Former Prime Minister Joseph Muscat could face sanctions for his role in granting Konrad Mizzi a Malta Tourism Authority consultancy soon after the parliamentary committee on standards in public life adopted the conclusions of a report into the issue.
Muscat may now be forced to make submissions to the committee itself, particularly if the committee decides to pursue sanctions.
PL MPs and Ministers Edward Zammit Lewis and Byron Camilleri argued against imposing sanctions against Muscat since he is no longer a sitting MP.
PN MP Karol Aquilina disagreed, insisting that a clear distinction has been established when it came to ethics breaches.
Mizzi was awarded a contract just after his resignation as Tourism Minister, which included a salary of €6,700 per month, international medical insurance for his entire family and an executive-level car and driver, which Mizzi could forgo for a sum of €11,400 per year.
The contract was rescinded by the new administration following its reveal.
According to an investigation by the Standards Commissioner, George Hyzler, Muscat instructed MTA Chairman Johann Buttigieg to grant Mizzi the consultancy.

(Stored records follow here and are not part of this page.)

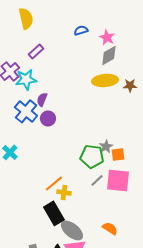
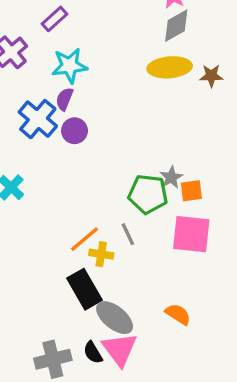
cyan star: (26, 79) -> (70, 66), moved
gray line: (97, 180) -> (128, 234), moved, turned -72

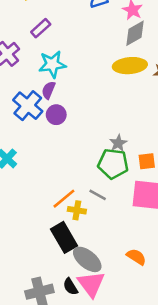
gray star: (171, 177) -> (118, 143), moved
gray line: (128, 234) -> (98, 195), turned -36

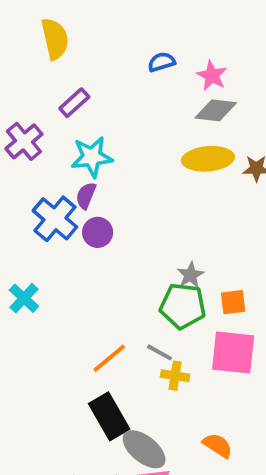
gray diamond: (135, 33) -> (216, 110), turned 36
yellow cross: (77, 210) -> (175, 376), moved

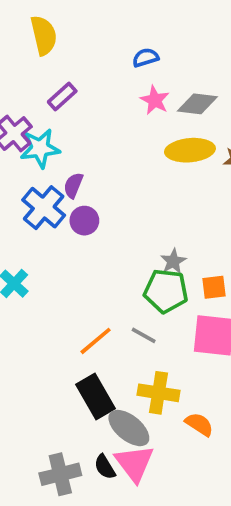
pink star: (212, 76) -> (155, 100), moved
cyan star: (92, 157) -> (40, 148), moved
yellow cross: (175, 376) -> (158, 393), moved, size x1.5

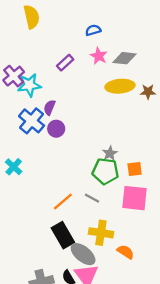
purple rectangle: (62, 96) -> (65, 63), moved

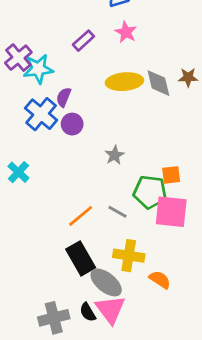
gray diamond: (124, 58) -> (158, 83), moved, turned 70
yellow ellipse: (120, 86) -> (124, 82), moved
gray star: (110, 153) -> (115, 155), moved
green pentagon: (105, 171) -> (150, 192), moved

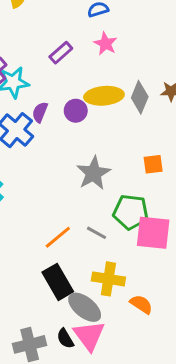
gray diamond: (158, 83) -> (140, 97), turned 36
purple circle: (72, 124) -> (76, 111), moved
gray star: (115, 155) -> (94, 173), size x1.6
orange square: (171, 175) -> (153, 164), moved

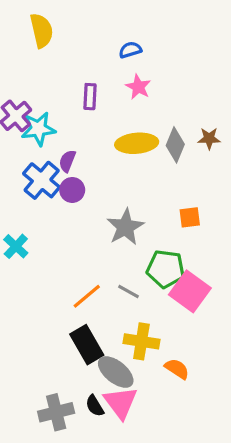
purple rectangle: (61, 53) -> (90, 97), turned -45
purple circle: (76, 111) -> (72, 190), moved
pink square: (153, 233) -> (190, 291), turned 30

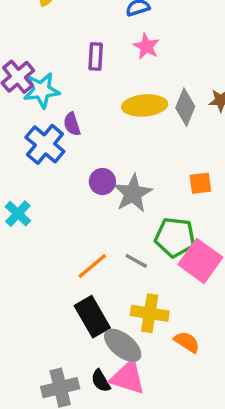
purple semicircle: (67, 161) -> (72, 124), turned -40
purple circle: (72, 190) -> (102, 182), moved
pink triangle: (121, 403) -> (128, 377), turned -36

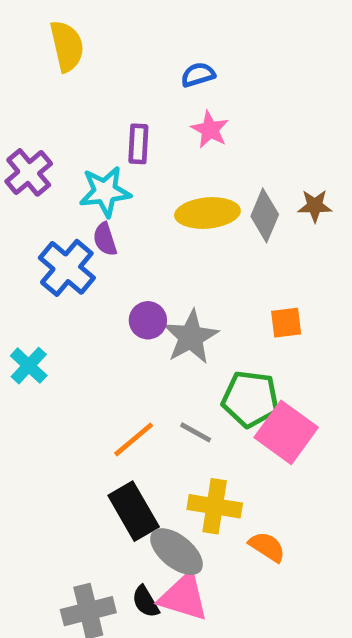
cyan star: (42, 90) -> (105, 192), moved

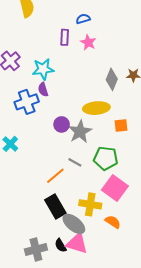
purple rectangle: (138, 144) -> (65, 37), moved
yellow ellipse: (207, 213) -> (96, 108), moved
blue cross: (67, 268) -> (27, 102), turned 30
gray line: (196, 432) -> (75, 162), moved
pink square: (286, 432) -> (115, 188), moved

Muscat has insisted that he was acting well within his powers to grant Mizzi the consultancy because the “government’s responsibility was to give the tourism industry continuity.”
Muscat and Mizzi were forced to resign in disgrace in the wake of the arrest of Yorgen Fenech in connection to the assassination of journalist Daphne Caruana Galizia and a renewed focus on longstanding corruption allegations.
Muscat resigned from parliament on 5th October 2020. Mizzi, meanwhile, has been ousted by the Labour Party but remains an independent MP. Mizzi has the worst attendance record out of all sitting MPs.